Using the online census, President-Elect Barack Obama would learn that public speaking skills and stage presence run in his family—his maternal great-great-grandfather, Charles Payne, was noted as an auctioneer by profession in the census. With just a few keystrokes, he'd find that Charles and his wife Della were born respectively in Missouri and Ohio and living with their six children in Johnson County, Kansas, in 1900. Obama's great-grandfather, Rolla, was listed as their second child.
Famous inspirational writer and lecturer, Dale Carnegie (1888 to 1955), can be found as a mere 10-year-old farm boy in Nodaway County, Missouri. Researchers might notice that Mr. Carnegie's family name was spelled Carnagey in the census. He would later change the spelling of his last name, perhaps to capitalize off of the popularity of tycoon Andrew Carnegie (no relation).
"The 1900 U.S. Census is such a significant collection for several reasons," said Paul Nauta, public affairs manager for FamilySearch. "The 1890 U.S. Census was mostly destroyed in a fire. The 1900 census included information not captured from other censuses—like the exact month and year of birth of every person enumerated, years married, the number of children born to the mother, how many were still living, and how long an immigrant had been in the country along with their naturalization status," added Nauta.
Researchers can also explore when and where a person was born, as well as the place of birth of that person's parents. Such information is particularly helpful in trying to determine or document ethnic origins.
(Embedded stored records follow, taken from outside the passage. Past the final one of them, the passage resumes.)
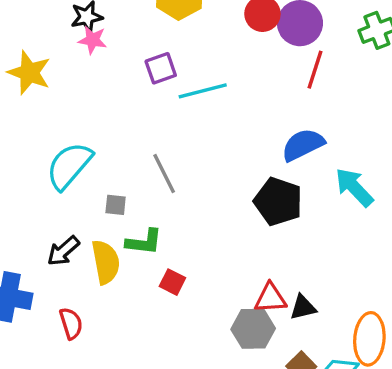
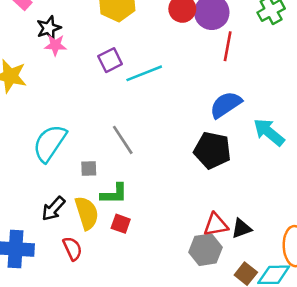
red square: (172, 282) -> (121, 224), moved
red semicircle: (71, 323) -> (72, 249), moved

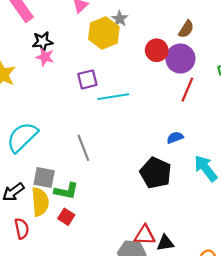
blue semicircle: (226, 105) -> (175, 138), size x0.6
gray square: (89, 169) -> (44, 177), moved, size x1.5

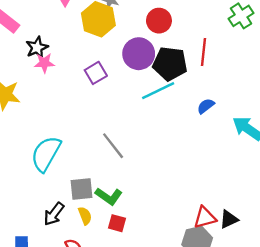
purple circle: (180, 59) -> (139, 54), moved
cyan line: (113, 97) -> (158, 91), moved
black pentagon: (156, 173) -> (170, 64), moved
green L-shape: (66, 191) -> (109, 196), turned 40
yellow semicircle: (40, 202) -> (85, 216), size x0.6

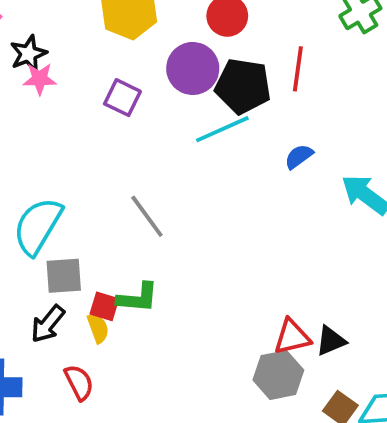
purple square: (96, 73) -> (122, 98), turned -35
gray square: (82, 189) -> (64, 276), moved
green L-shape: (109, 196) -> (138, 298), turned -32
red square: (117, 223) -> (104, 306), moved

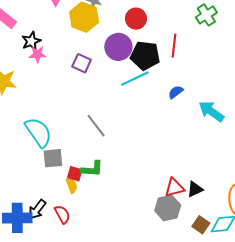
cyan semicircle: (38, 226) -> (38, 132), turned 116
black arrow: (48, 324) -> (37, 210), moved

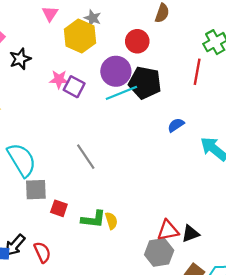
red line: (174, 46) -> (197, 72), moved
pink star: (38, 54) -> (59, 79), moved
cyan line: (135, 79) -> (121, 93), moved
green L-shape: (92, 169) -> (93, 219), moved
yellow semicircle: (72, 185) -> (111, 221), moved

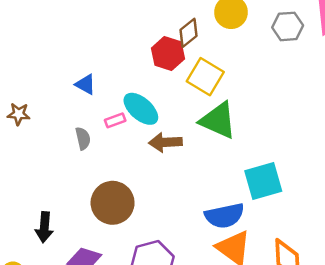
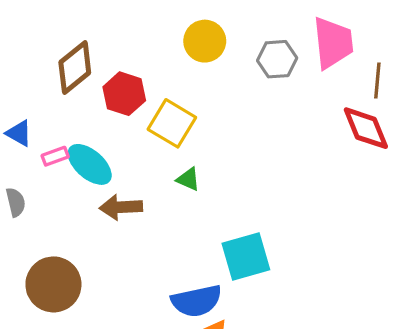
brown diamond: (189, 33) -> (75, 67), moved, size x1.4
pink rectangle: (115, 120) -> (55, 156), moved
green triangle: (218, 120) -> (188, 179), size x0.5

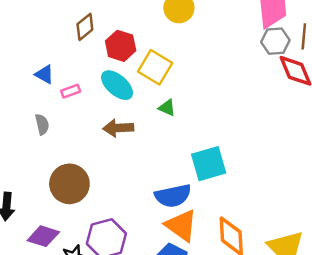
gray hexagon: (277, 59) -> (275, 41), moved
brown diamond: (75, 67) -> (85, 27), size x0.7
cyan ellipse: (90, 164) -> (117, 85), moved

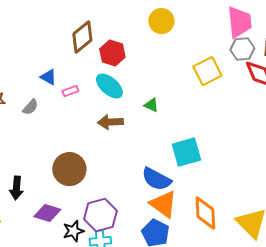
brown diamond: (85, 27) -> (82, 37), size x1.4
yellow square: (155, 67) -> (207, 71), moved, turned 32
gray semicircle: (42, 124) -> (30, 107), moved, turned 54
blue semicircle: (173, 196) -> (156, 179), turned 40

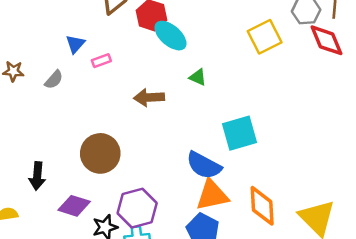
blue triangle: (48, 77) -> (75, 44), turned 42
cyan ellipse: (109, 86) -> (170, 36), moved
orange triangle: (163, 204) -> (212, 195), turned -48

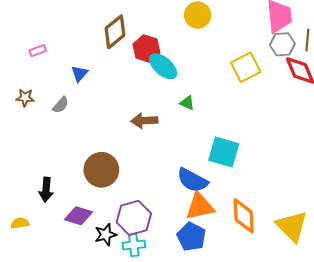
pink rectangle: (101, 61) -> (38, 51), moved
cyan square: (240, 133) -> (224, 152), turned 32

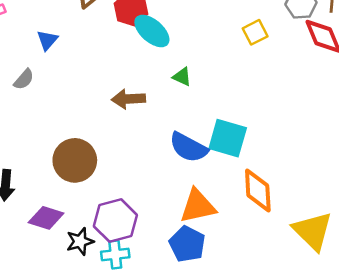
yellow square: (246, 67) -> (255, 32), size x0.7
blue semicircle: (192, 180) -> (189, 147), moved
orange diamond: (244, 216) -> (258, 190), moved

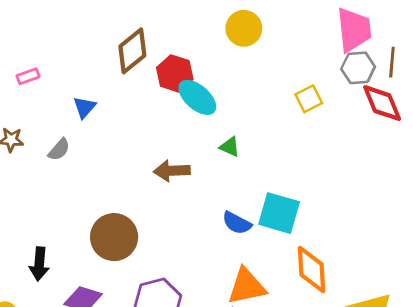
blue semicircle: (189, 147) -> (237, 223), size x0.7

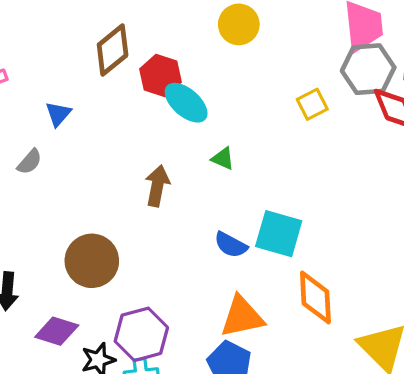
gray hexagon: (358, 68) -> (368, 69), size x1.4
brown arrow: (172, 171) -> (157, 186), turned 104

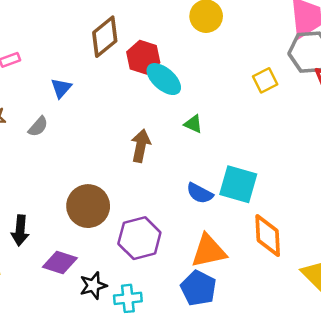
purple hexagon: (141, 334) -> (139, 238), moved

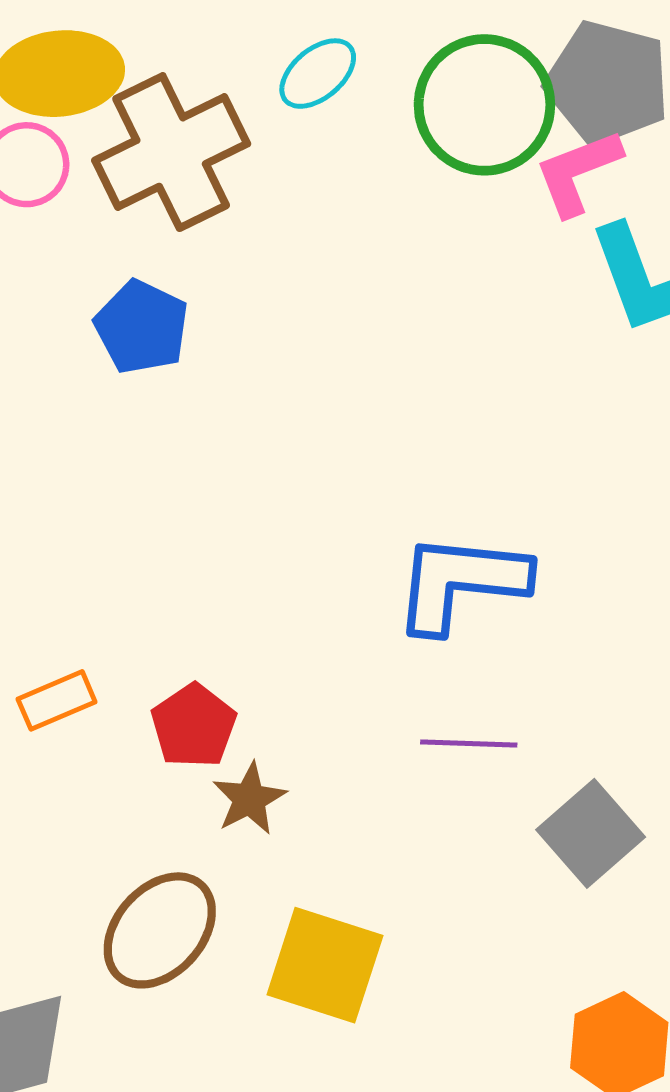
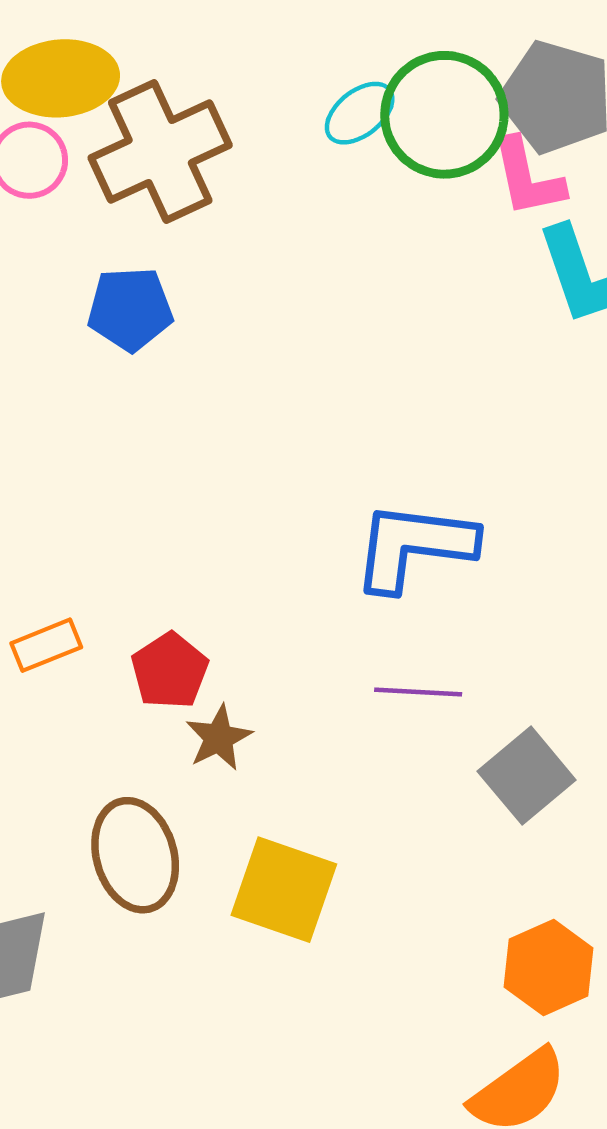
cyan ellipse: (318, 74) -> (360, 113), moved
pink L-shape: (578, 172) -> (528, 177), turned -82
blue pentagon: (142, 327) -> (130, 309), turned -30
brown ellipse: (160, 930) -> (135, 855), turned -59

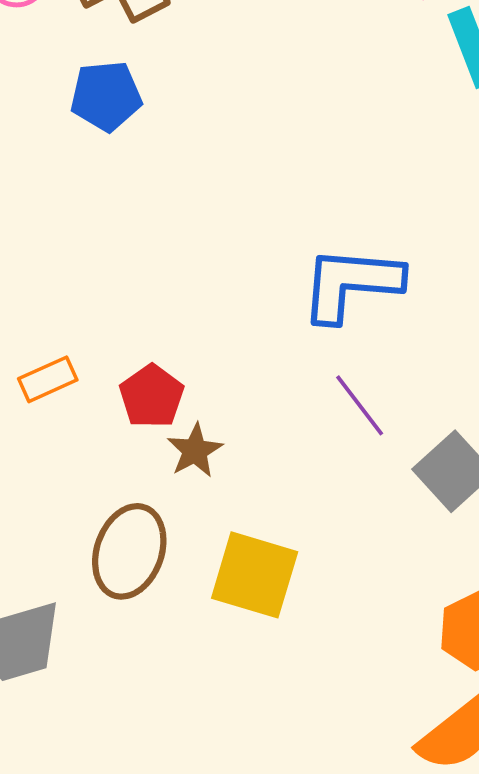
purple line: (418, 692) -> (360, 405), turned 52
brown ellipse: (135, 855) -> (129, 551), turned 38

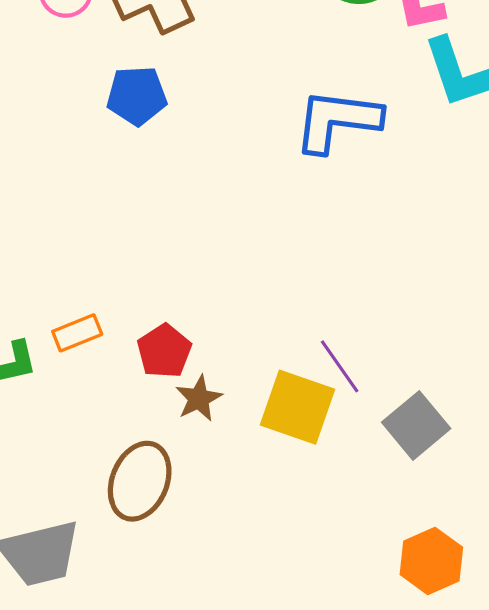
blue L-shape: (351, 284) -> (337, 121), moved
yellow square: (255, 575) -> (297, 407), moved

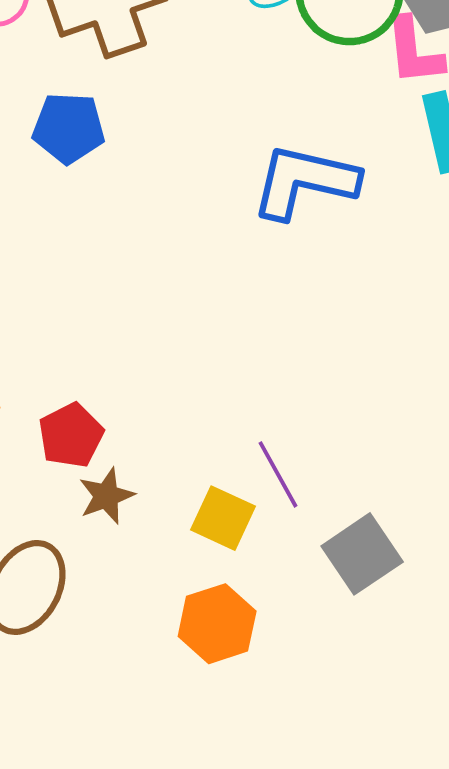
yellow square: (297, 407) -> (223, 518), size x0.7
orange hexagon: (431, 561) -> (217, 624), moved

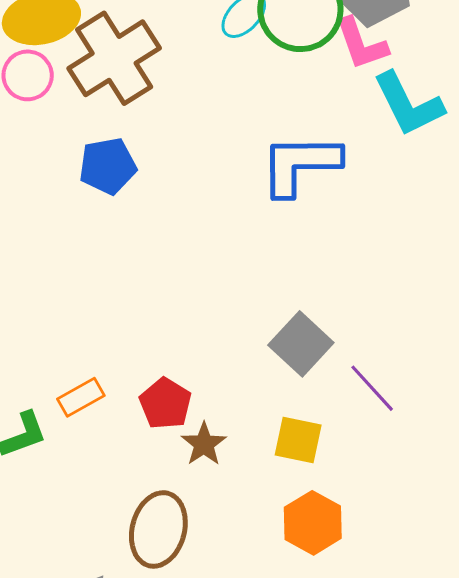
purple line: (278, 474) -> (372, 388), moved
gray square: (362, 554) -> (301, 344), moved

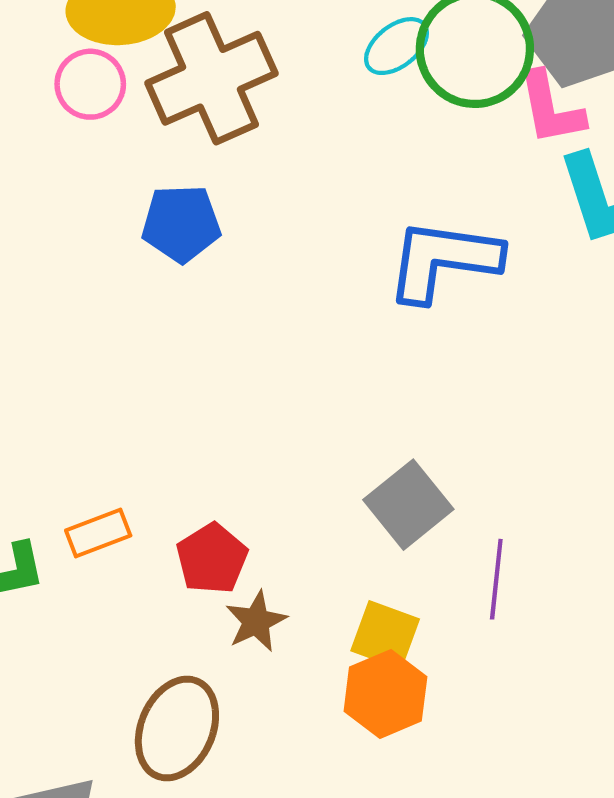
purple line: (372, 388) -> (496, 579), turned 40
orange hexagon: (313, 523) -> (385, 694), moved

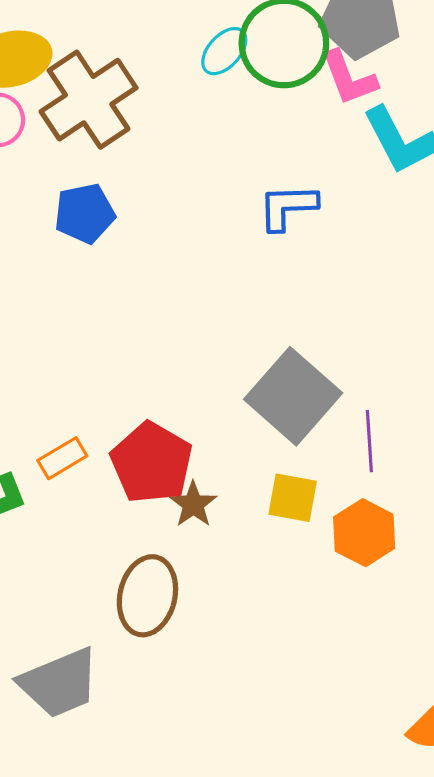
blue L-shape: (443, 260) -> (288, 207), size x0.7
gray square: (408, 505) -> (293, 396), size x1.4
red pentagon: (212, 559) -> (152, 463), size x1.5
orange hexagon: (385, 694) -> (364, 533), moved

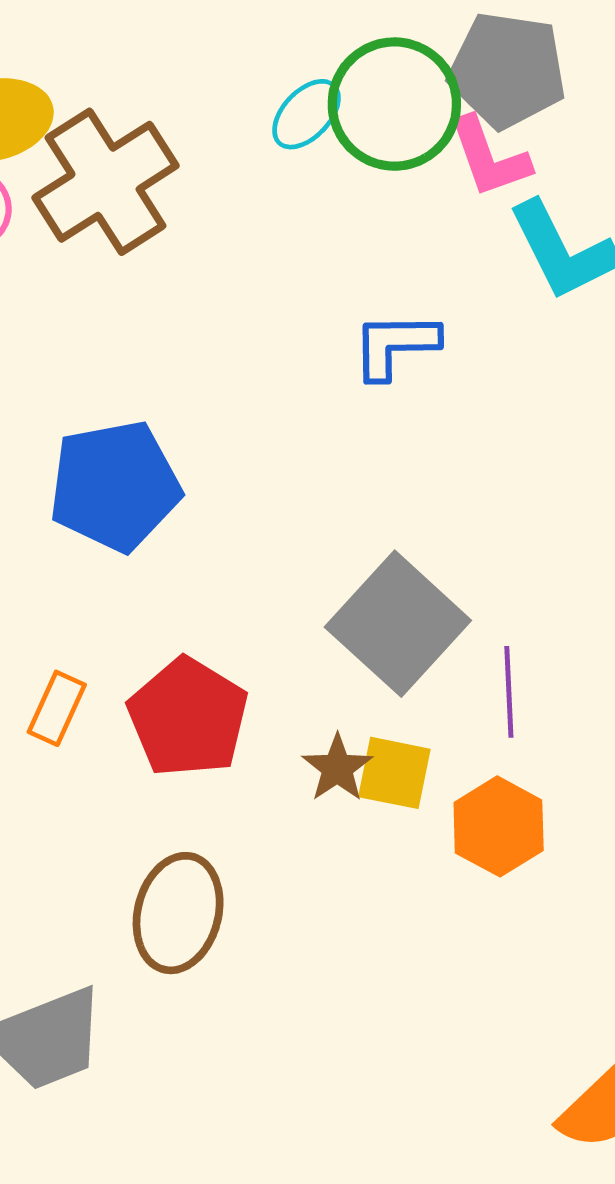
blue pentagon: (85, 213) -> (115, 486), moved, size x1.5
orange rectangle: (62, 458) -> (57, 708), turned -36
brown star: (193, 504) -> (337, 768), moved

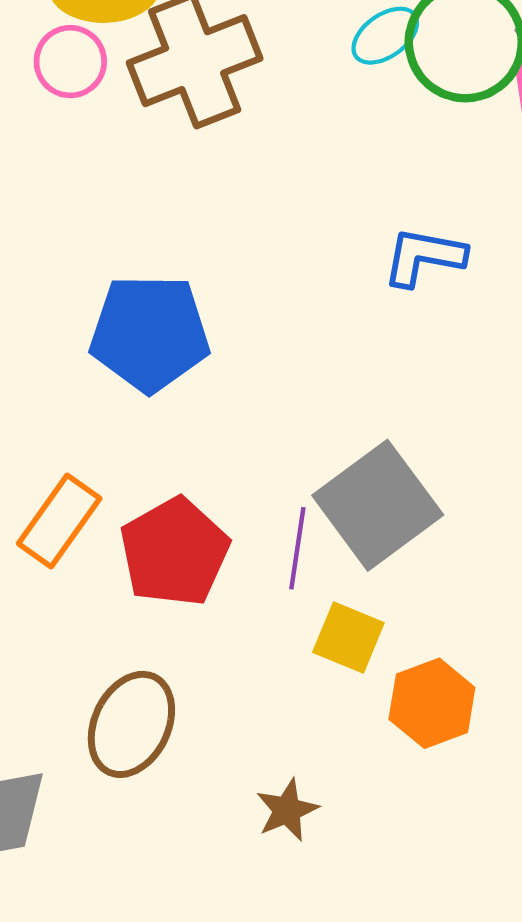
purple line: (509, 692) -> (297, 548), moved
orange rectangle: (57, 708) -> (59, 521), size x1.4
brown star: (337, 768) -> (287, 810), moved

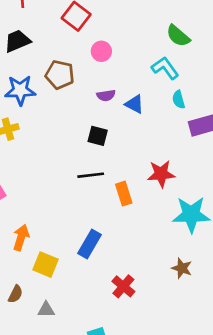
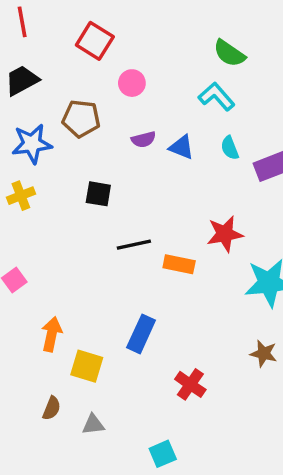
cyan semicircle: (179, 100) -> (230, 148), moved
black square: (98, 136) -> (98, 194), moved
orange rectangle: (124, 194) -> (179, 264), turned -55

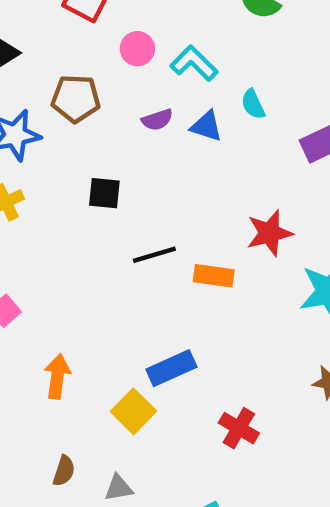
cyan L-shape: (217, 97) -> (194, 63), moved
cyan semicircle: (230, 148) -> (253, 104), moved
blue rectangle: (141, 334) -> (171, 368), turned 45
yellow square: (87, 366) -> (133, 411), moved, turned 32

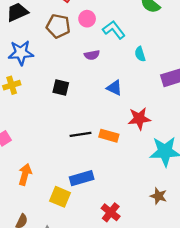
brown pentagon: (76, 99) -> (58, 26), moved
blue triangle: (206, 126) -> (114, 88), moved
black line: (154, 255) -> (80, 134), moved
yellow square: (133, 411) -> (60, 197), turned -30

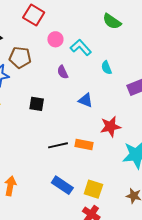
brown pentagon: (58, 26) -> (20, 57), moved
purple semicircle: (92, 55) -> (63, 72), turned 80
blue rectangle: (82, 178) -> (62, 185), turned 55
yellow square: (60, 197) -> (93, 189), moved

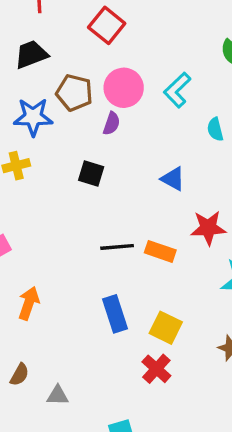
pink circle: (55, 39) -> (124, 88), moved, size x1.5
cyan L-shape: (81, 47) -> (177, 90), turned -100
purple semicircle: (63, 72) -> (112, 123), moved, turned -144
blue rectangle: (62, 185) -> (115, 314), turned 30

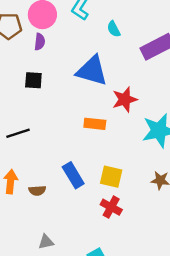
blue triangle: (173, 179) -> (92, 71), size x1.8
black line: (117, 247) -> (18, 133), moved
brown semicircle: (20, 375) -> (37, 191), moved, turned 70

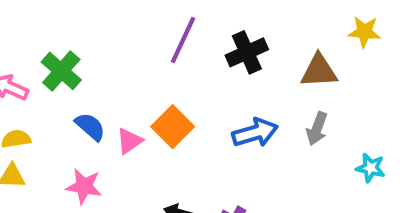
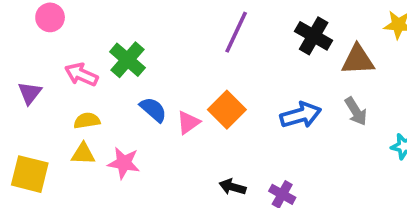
black cross: (247, 52) -> (314, 36), moved, turned -36
gray arrow: (317, 129) -> (356, 111), turned -52
pink star: (84, 186) -> (124, 163), moved

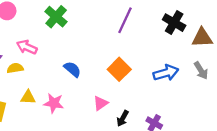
green cross: (127, 60) -> (56, 17), moved
yellow semicircle: (87, 121) -> (15, 68), moved
pink triangle: (188, 122) -> (100, 103), moved
black arrow: (232, 187) -> (123, 118), turned -77

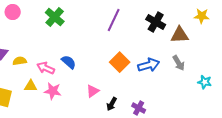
pink arrow: (27, 47) -> (46, 68), moved
orange square: (119, 69) -> (120, 62), moved

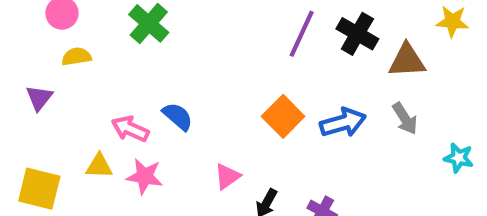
purple line: (114, 20) -> (302, 34), moved
yellow semicircle: (20, 61) -> (76, 57), moved

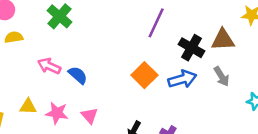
black cross: (357, 34) -> (191, 48), moved
pink arrow: (130, 129) -> (49, 66), moved
pink triangle: (227, 176) -> (90, 116), moved, turned -36

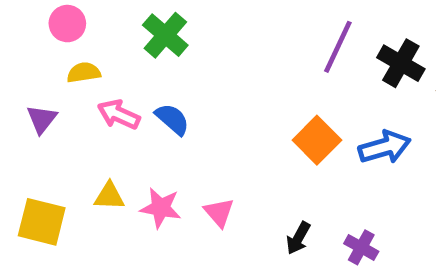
black cross: (191, 48) -> (401, 63), moved
pink arrow: (49, 66) -> (119, 114), moved
blue semicircle: (78, 75) -> (172, 119), moved

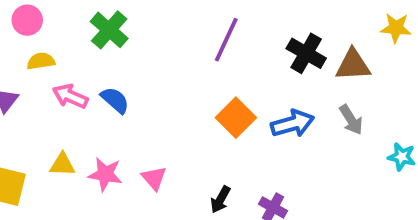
purple line: (338, 47) -> (226, 40), moved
The 1900 U.S. Census is also a very important collection for Native Americans because it was the first to include separate Indian Population Schedule sheets for a county. Native Americans living in the general population were enumerated there. The 1900 census included the individual's Indian and English name, tribal affiliation for the individual and his or her parents, percent of Indian blood in the individual and the parents, education, and land allotment information.
FamilySearch manages the largest collection of genealogical records worldwide. In 2007 it announced plans to begin digitizing and indexing its collection for broader, more economic online access—starting with popular collections like the U.S., Canada, and U.K. censuses. FamilySearch has created free online indexes to date for the 1850, 1860, 1870, 1880, and 1900 U.S. Censuses. FamilySearch is working with The Generations Network to provide enhanced, free indexes for the remaining U.S. censuses.